• **WHAT YOU WILL DO**
Wherever the word "Authorization" appears in a line of the records, copy that line.

• **SUPPLIED INFORMATION**
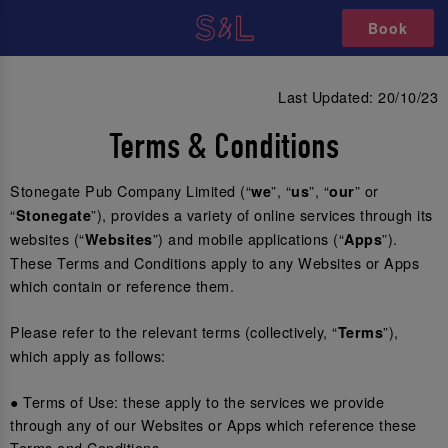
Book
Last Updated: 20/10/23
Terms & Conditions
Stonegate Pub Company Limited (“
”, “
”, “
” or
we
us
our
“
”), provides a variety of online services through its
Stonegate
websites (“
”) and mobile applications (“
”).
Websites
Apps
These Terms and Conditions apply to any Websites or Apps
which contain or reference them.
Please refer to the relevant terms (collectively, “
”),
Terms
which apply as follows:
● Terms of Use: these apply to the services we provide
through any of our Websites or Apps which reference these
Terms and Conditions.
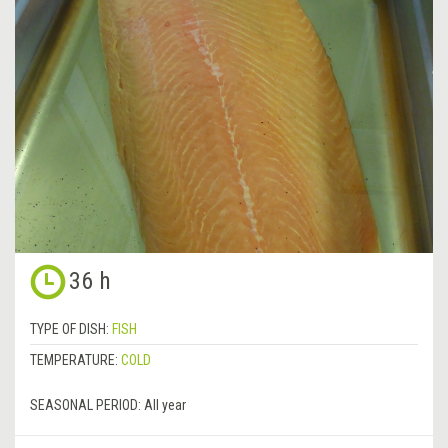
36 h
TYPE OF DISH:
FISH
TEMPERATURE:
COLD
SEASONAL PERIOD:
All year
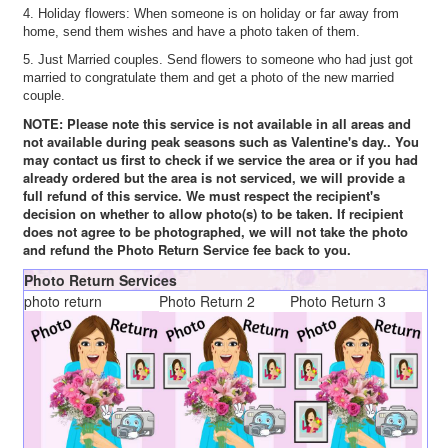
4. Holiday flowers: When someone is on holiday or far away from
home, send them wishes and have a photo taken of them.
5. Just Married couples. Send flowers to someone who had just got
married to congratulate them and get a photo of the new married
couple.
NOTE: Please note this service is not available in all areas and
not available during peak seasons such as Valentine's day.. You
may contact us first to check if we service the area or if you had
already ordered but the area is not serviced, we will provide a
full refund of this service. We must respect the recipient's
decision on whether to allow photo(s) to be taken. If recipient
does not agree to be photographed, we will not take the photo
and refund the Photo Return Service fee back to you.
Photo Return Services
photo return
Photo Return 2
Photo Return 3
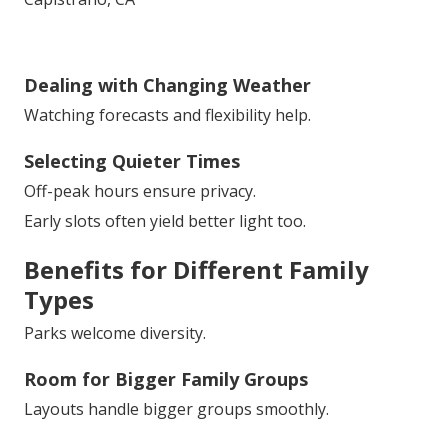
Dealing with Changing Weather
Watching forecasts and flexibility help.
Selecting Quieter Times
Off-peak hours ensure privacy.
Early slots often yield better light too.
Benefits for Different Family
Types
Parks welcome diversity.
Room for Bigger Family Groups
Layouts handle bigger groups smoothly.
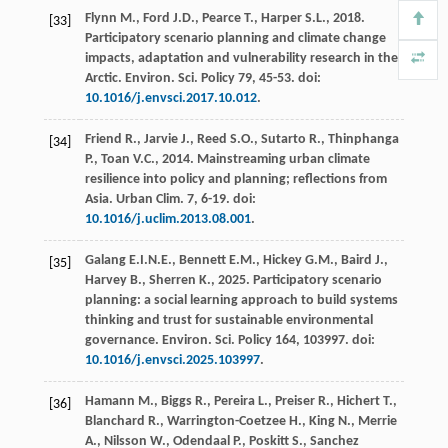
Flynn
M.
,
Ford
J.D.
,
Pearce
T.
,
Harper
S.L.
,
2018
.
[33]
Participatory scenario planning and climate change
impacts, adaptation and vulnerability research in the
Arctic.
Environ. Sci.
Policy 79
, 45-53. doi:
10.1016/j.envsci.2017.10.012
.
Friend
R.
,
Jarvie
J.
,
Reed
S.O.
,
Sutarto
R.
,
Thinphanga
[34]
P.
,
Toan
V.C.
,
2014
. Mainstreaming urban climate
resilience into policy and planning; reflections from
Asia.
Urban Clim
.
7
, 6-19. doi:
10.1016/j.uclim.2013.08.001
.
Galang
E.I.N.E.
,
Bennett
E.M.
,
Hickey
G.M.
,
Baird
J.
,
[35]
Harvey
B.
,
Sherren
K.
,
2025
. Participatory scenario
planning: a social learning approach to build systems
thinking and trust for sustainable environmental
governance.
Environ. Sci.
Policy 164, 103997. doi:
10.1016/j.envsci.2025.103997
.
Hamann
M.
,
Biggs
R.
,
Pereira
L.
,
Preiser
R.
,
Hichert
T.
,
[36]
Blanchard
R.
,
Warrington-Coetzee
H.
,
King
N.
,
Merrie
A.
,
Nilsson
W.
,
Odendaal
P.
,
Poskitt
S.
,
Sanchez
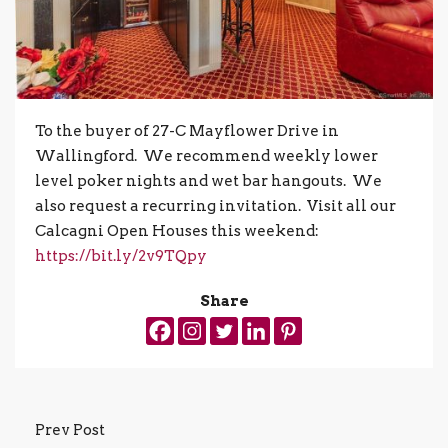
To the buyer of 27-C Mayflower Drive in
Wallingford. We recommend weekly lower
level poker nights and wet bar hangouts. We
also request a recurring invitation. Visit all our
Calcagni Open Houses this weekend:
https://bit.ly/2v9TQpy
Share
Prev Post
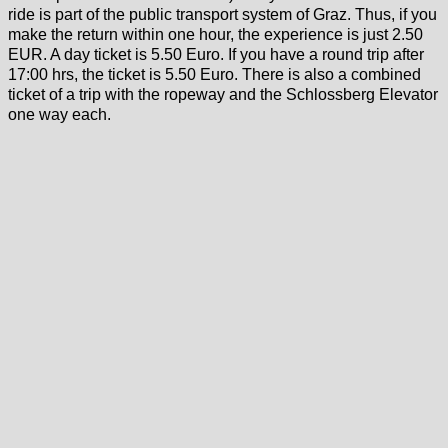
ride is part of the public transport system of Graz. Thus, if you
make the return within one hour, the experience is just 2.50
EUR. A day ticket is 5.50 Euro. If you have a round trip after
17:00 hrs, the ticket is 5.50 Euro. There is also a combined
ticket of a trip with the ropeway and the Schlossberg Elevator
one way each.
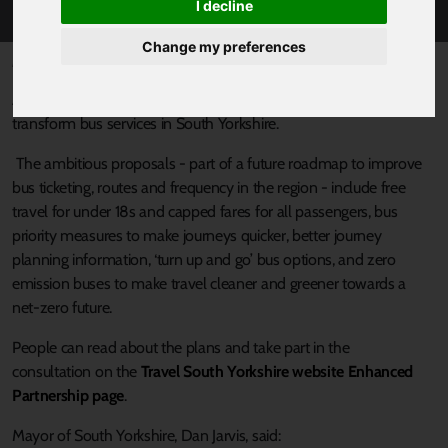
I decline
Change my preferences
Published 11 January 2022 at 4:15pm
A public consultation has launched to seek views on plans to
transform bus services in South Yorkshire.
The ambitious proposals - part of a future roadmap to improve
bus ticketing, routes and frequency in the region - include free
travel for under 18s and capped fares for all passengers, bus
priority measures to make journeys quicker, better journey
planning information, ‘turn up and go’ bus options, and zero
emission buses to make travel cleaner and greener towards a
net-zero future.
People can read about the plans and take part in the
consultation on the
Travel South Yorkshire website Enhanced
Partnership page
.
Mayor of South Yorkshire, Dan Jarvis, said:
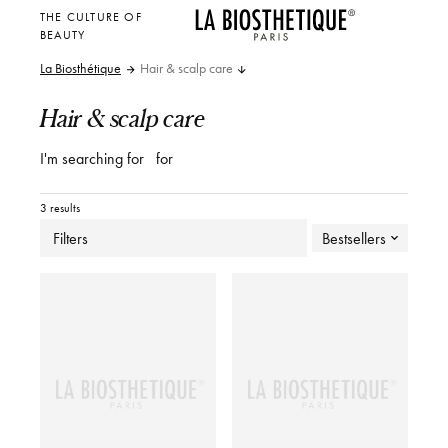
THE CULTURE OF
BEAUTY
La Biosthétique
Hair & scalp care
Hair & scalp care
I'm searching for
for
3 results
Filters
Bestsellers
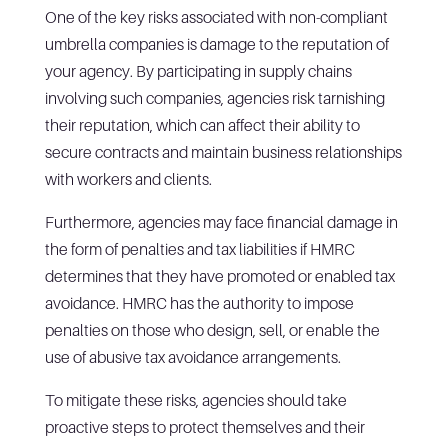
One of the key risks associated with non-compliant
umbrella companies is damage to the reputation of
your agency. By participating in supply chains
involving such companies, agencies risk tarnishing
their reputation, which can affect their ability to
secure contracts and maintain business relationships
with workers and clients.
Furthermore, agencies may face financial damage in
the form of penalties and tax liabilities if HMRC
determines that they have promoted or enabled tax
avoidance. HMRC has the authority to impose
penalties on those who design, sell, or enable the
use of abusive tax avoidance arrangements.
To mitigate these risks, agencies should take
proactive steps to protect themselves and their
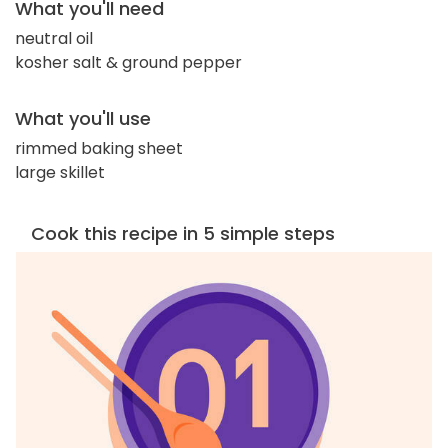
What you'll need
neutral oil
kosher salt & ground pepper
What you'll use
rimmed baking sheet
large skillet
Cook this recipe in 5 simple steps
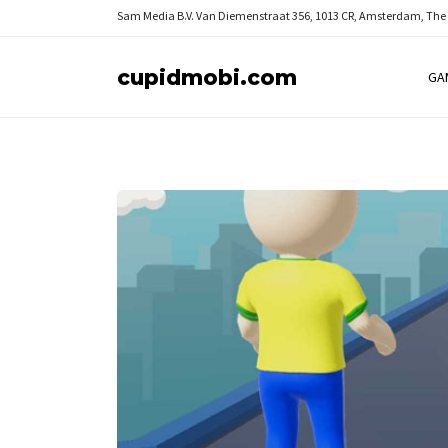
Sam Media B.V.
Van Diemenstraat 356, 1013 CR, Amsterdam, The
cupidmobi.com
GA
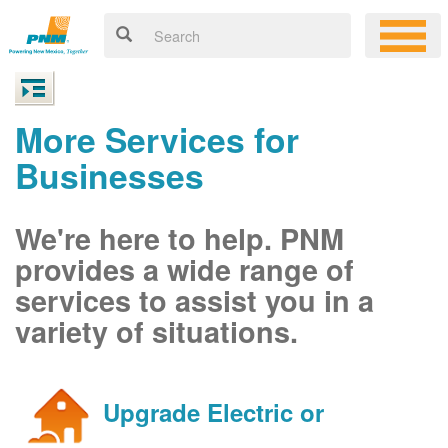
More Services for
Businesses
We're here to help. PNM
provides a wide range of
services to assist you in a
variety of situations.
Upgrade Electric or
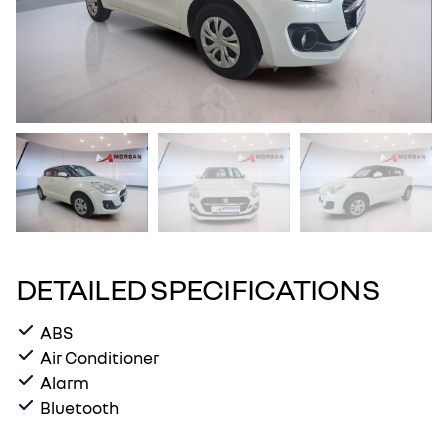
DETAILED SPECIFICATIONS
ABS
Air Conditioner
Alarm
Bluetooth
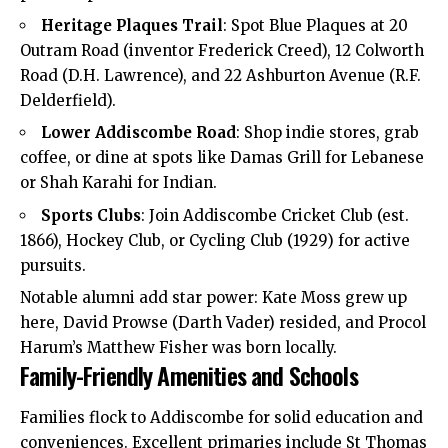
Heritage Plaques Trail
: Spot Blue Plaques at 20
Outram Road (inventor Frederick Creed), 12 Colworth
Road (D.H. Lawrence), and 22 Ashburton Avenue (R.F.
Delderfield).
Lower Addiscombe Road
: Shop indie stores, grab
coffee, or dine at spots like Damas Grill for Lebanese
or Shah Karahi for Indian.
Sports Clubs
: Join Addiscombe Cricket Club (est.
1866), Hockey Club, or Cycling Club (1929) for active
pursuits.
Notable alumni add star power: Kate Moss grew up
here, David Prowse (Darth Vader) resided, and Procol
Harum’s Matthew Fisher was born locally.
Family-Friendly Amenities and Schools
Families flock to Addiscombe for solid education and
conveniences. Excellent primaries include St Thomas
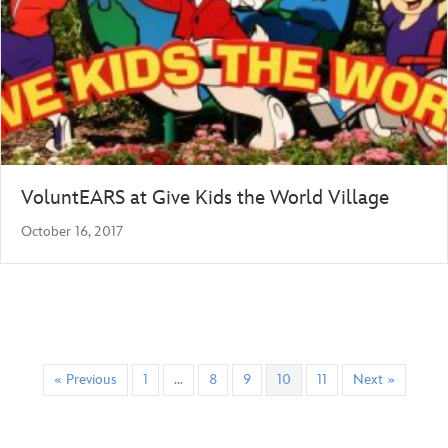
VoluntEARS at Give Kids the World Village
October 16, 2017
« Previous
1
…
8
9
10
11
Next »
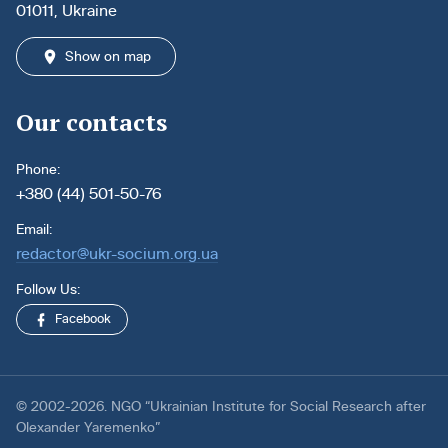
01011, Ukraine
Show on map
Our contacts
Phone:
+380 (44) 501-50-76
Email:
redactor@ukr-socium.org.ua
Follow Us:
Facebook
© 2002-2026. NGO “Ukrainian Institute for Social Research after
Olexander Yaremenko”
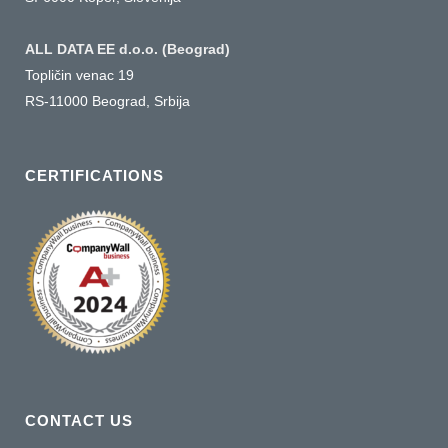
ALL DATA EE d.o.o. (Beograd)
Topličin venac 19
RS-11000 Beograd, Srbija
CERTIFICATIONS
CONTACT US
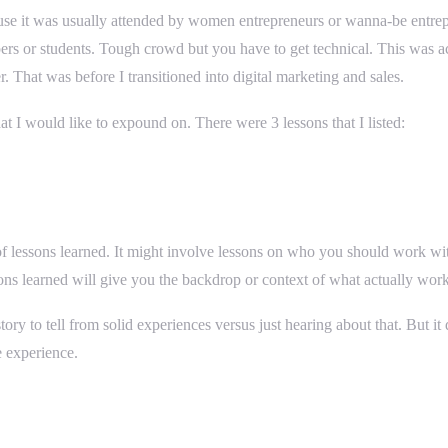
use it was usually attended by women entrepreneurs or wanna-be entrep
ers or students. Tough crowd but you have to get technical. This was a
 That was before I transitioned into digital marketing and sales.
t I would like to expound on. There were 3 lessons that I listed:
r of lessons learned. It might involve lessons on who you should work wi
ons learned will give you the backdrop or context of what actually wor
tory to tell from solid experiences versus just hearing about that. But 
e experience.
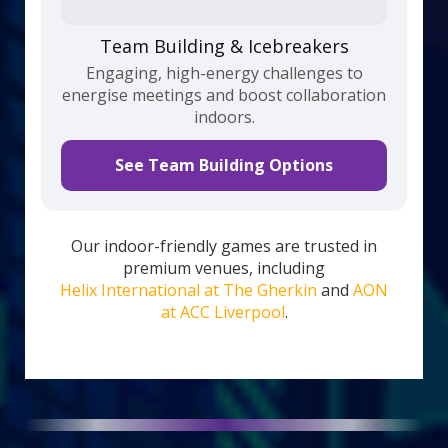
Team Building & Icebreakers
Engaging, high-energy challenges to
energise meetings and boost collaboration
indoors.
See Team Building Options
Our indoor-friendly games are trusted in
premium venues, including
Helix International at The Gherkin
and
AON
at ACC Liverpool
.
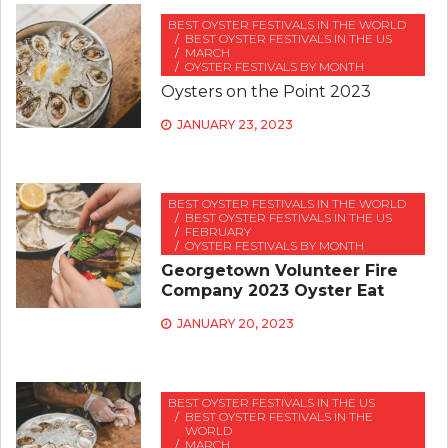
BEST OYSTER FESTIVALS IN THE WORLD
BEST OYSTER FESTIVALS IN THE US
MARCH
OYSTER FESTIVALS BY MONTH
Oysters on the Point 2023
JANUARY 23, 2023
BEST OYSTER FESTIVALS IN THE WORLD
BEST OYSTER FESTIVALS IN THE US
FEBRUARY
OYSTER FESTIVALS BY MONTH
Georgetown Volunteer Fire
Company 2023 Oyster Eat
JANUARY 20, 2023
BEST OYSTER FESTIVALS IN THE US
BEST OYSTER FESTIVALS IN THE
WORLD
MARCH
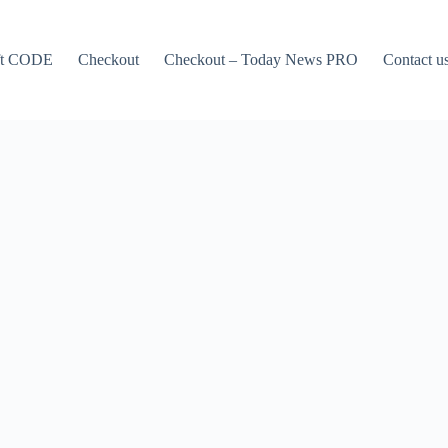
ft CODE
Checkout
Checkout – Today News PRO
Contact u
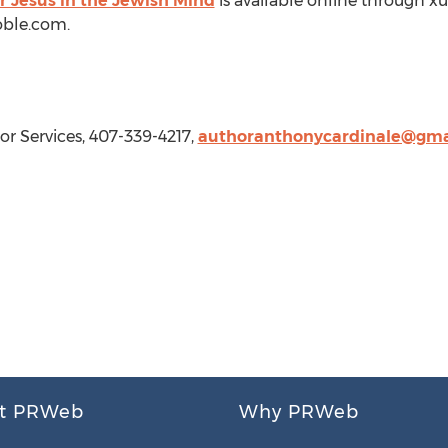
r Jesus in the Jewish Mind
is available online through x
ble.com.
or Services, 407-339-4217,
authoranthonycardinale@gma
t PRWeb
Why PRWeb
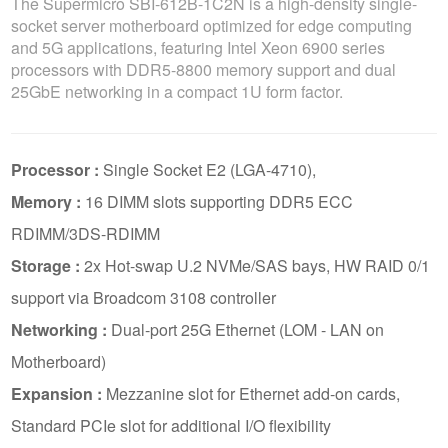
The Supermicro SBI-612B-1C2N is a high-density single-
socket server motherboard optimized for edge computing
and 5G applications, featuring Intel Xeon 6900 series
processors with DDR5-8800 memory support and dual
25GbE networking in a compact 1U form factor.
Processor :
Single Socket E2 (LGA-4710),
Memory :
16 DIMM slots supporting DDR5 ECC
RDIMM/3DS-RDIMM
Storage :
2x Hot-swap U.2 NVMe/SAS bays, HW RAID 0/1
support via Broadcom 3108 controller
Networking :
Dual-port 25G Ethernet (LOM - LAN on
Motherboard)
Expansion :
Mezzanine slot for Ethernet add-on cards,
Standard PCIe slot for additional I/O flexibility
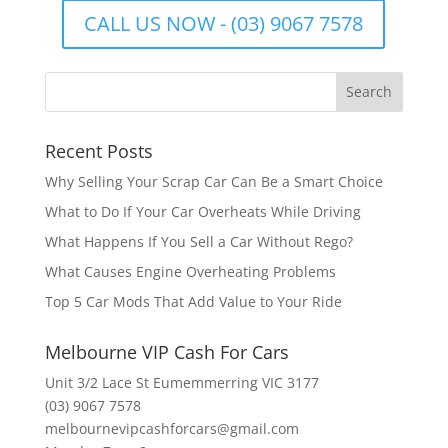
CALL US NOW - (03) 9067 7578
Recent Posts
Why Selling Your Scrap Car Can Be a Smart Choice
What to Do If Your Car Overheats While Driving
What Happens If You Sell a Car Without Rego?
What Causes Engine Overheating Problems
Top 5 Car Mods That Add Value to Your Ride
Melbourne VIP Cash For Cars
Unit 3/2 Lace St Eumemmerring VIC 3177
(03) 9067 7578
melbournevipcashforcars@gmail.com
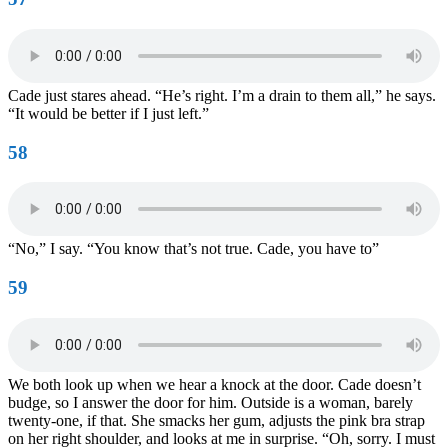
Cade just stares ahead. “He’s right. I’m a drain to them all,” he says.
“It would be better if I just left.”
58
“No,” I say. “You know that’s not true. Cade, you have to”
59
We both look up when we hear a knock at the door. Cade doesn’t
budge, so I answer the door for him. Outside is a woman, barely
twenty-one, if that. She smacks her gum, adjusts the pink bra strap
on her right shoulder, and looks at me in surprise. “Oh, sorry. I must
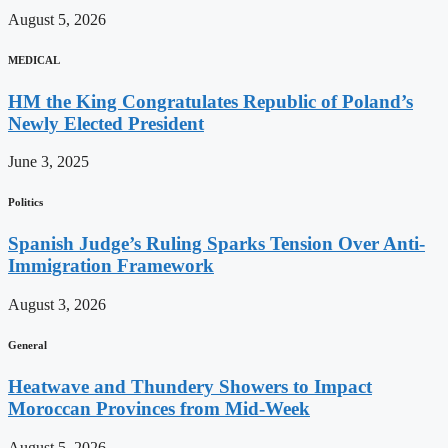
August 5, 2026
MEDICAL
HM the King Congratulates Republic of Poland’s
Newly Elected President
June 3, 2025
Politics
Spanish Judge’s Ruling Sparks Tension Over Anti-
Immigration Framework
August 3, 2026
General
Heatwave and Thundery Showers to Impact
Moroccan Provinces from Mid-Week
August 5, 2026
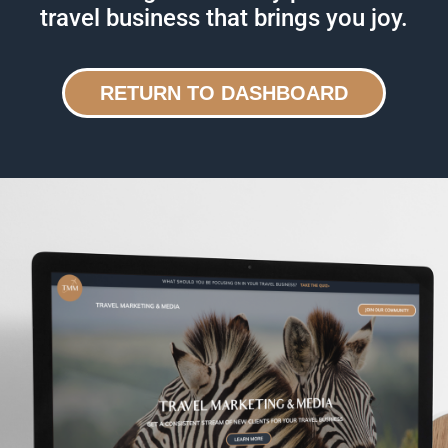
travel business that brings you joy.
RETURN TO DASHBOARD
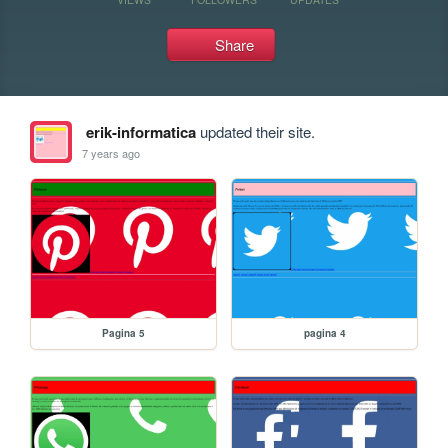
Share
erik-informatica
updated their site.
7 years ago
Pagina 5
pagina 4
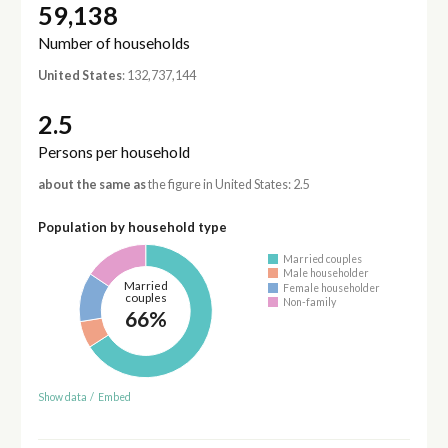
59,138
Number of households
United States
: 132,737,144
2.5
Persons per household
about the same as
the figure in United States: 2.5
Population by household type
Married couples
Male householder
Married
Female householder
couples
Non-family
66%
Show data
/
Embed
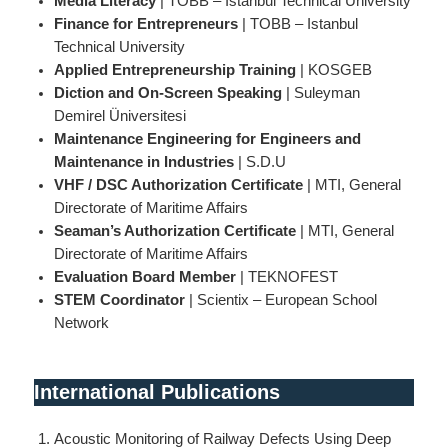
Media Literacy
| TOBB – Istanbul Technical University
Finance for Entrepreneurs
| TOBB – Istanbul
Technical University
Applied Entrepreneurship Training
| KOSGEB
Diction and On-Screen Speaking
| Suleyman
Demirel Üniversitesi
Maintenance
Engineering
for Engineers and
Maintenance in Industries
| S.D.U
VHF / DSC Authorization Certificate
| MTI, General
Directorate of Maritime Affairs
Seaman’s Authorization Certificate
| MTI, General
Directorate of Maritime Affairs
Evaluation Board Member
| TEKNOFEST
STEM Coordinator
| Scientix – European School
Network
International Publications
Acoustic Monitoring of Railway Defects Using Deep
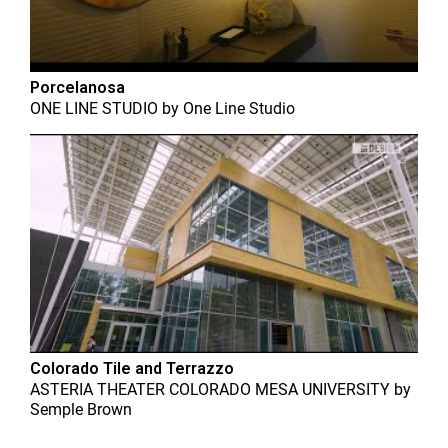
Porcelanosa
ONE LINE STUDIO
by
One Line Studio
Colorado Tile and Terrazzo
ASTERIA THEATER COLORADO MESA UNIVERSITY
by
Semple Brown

• **ANSWER TO THE PROBLEM**
VHF / DSC Authorization Certificate
Seaman’s Authorization Certificate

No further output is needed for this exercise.